#### Assignment:
Work through the data below and copy out every line where "that" is found.
** Opening Records shown block **
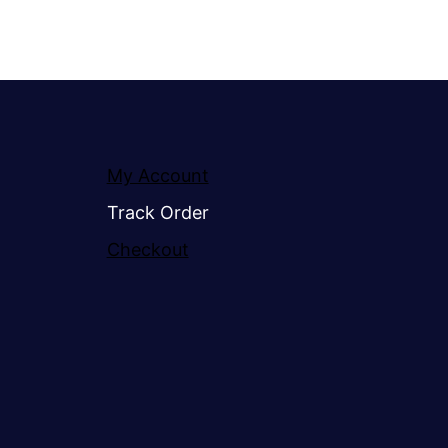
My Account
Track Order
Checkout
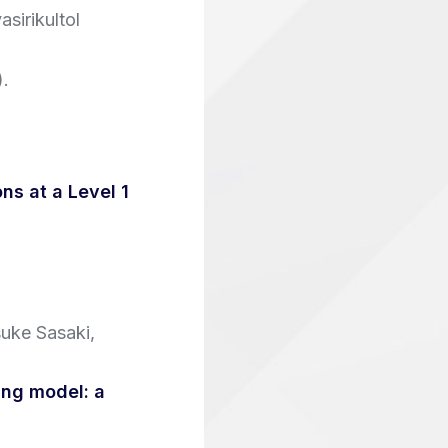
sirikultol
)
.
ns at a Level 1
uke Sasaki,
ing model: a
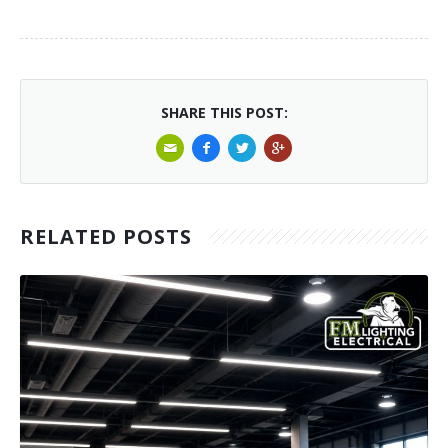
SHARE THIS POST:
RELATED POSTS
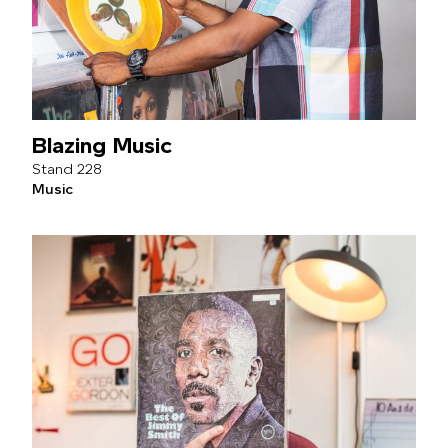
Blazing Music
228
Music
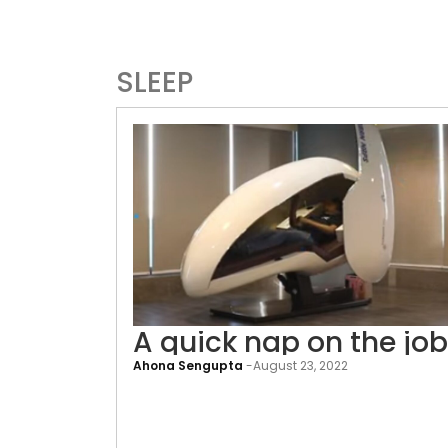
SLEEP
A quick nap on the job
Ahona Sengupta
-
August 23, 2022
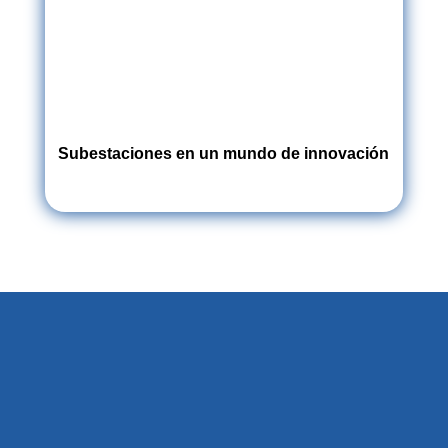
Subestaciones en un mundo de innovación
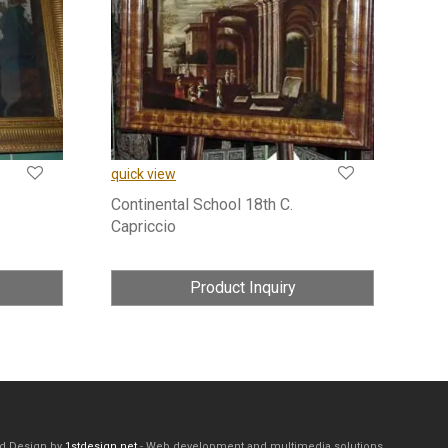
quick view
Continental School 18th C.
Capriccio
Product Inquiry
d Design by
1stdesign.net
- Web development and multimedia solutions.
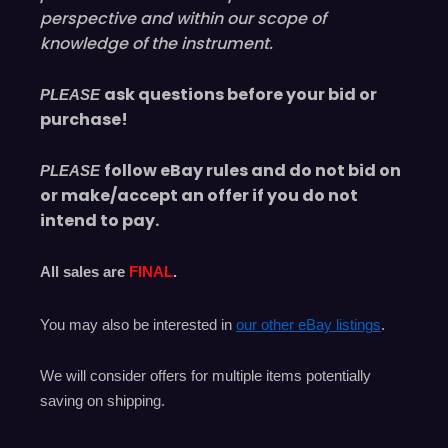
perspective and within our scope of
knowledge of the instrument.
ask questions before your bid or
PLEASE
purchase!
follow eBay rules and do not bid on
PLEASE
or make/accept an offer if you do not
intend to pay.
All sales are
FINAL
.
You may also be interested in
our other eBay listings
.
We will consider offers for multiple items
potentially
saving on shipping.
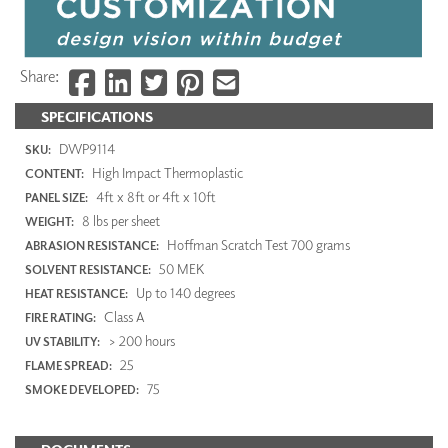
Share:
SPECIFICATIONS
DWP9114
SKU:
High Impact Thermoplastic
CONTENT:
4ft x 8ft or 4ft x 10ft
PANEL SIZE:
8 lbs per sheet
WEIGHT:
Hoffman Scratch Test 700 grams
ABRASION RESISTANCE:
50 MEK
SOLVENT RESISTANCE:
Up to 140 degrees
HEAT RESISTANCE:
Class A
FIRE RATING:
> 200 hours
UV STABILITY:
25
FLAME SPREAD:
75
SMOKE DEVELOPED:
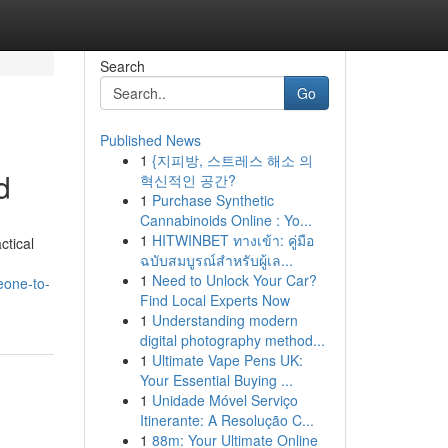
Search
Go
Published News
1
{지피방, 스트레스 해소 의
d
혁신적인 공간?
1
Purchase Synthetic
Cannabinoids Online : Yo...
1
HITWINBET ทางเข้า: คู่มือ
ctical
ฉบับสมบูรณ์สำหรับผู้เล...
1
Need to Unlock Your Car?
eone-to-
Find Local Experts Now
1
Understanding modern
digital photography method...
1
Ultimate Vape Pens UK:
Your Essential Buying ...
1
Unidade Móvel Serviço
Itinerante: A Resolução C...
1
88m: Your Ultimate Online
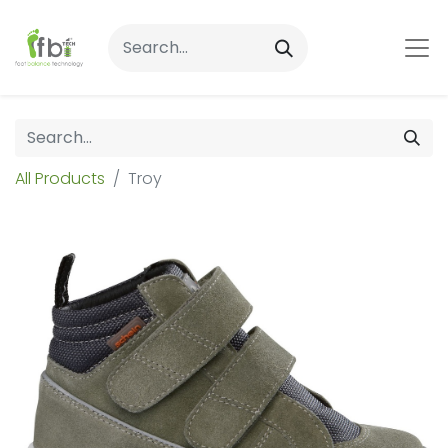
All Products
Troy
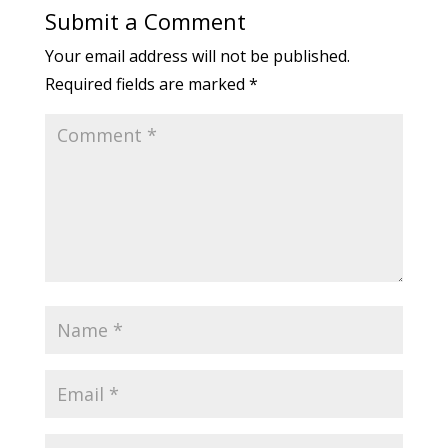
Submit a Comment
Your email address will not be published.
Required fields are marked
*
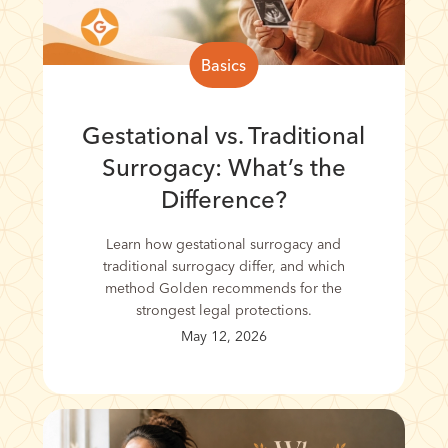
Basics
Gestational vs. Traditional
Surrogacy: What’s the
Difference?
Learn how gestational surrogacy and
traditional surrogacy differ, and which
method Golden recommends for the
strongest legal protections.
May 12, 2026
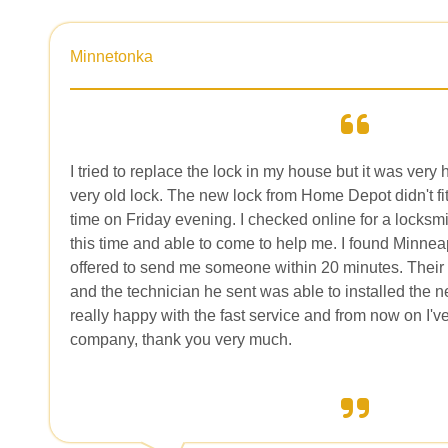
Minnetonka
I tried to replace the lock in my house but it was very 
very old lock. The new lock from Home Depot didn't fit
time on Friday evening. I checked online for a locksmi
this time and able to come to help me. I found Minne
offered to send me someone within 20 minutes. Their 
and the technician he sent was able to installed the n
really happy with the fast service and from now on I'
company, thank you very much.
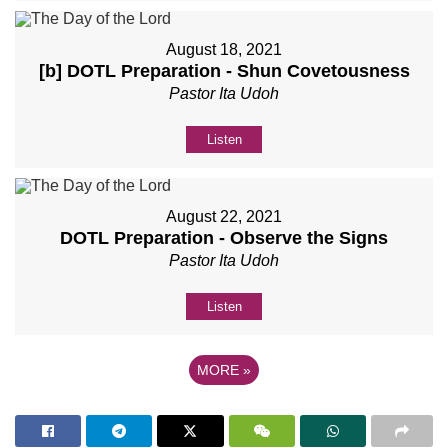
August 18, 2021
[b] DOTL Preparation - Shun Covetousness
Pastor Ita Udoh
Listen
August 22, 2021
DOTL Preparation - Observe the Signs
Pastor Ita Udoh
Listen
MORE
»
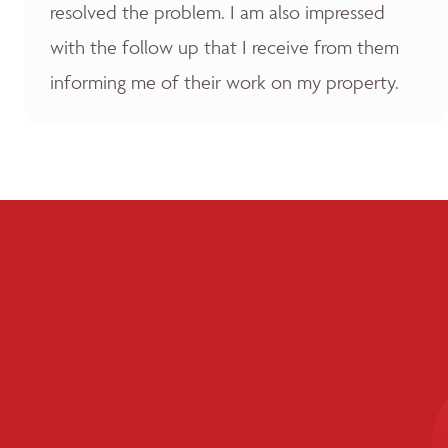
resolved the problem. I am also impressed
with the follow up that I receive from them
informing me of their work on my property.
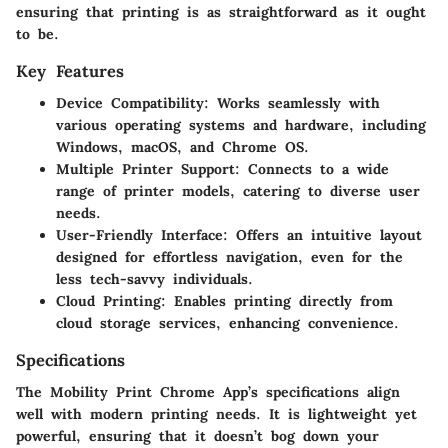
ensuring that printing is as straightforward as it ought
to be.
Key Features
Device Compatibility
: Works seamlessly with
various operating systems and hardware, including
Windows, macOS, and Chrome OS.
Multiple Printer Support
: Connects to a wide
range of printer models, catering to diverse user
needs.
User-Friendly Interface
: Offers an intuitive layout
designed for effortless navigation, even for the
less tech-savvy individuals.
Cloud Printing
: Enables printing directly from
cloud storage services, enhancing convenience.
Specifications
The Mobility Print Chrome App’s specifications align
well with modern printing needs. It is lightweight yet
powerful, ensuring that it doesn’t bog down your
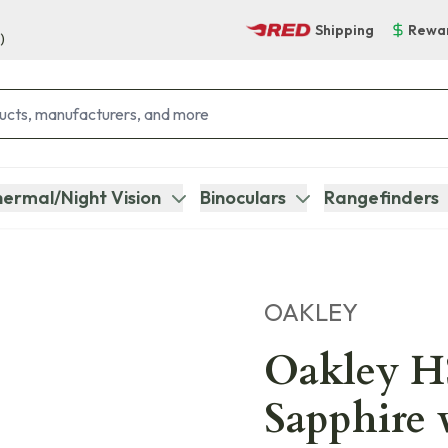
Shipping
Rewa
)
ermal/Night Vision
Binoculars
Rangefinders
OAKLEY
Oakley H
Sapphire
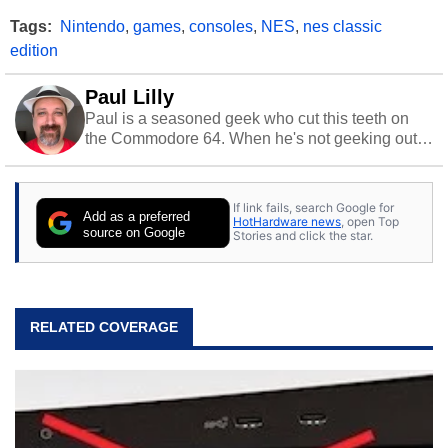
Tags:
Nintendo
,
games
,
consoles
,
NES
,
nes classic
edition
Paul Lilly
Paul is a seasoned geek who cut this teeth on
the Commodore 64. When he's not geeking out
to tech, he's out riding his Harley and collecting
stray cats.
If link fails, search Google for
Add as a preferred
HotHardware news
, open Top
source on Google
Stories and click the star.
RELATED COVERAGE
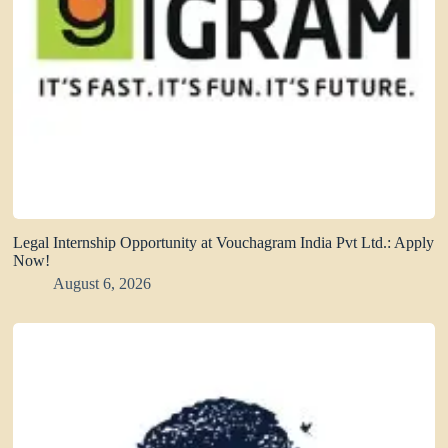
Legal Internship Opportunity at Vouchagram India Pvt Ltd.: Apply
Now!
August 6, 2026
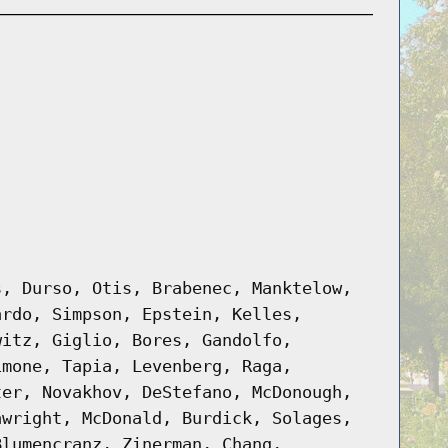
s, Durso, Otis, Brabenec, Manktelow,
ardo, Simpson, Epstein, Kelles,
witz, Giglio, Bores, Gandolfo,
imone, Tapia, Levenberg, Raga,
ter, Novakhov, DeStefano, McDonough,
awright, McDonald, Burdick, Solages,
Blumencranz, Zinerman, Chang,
** Closing Records shown block **
#### Result of this task:
with the follow up that I receive from them
ensuring that printing is as straightforward as it ought
powerful, ensuring that it doesn’t bog down your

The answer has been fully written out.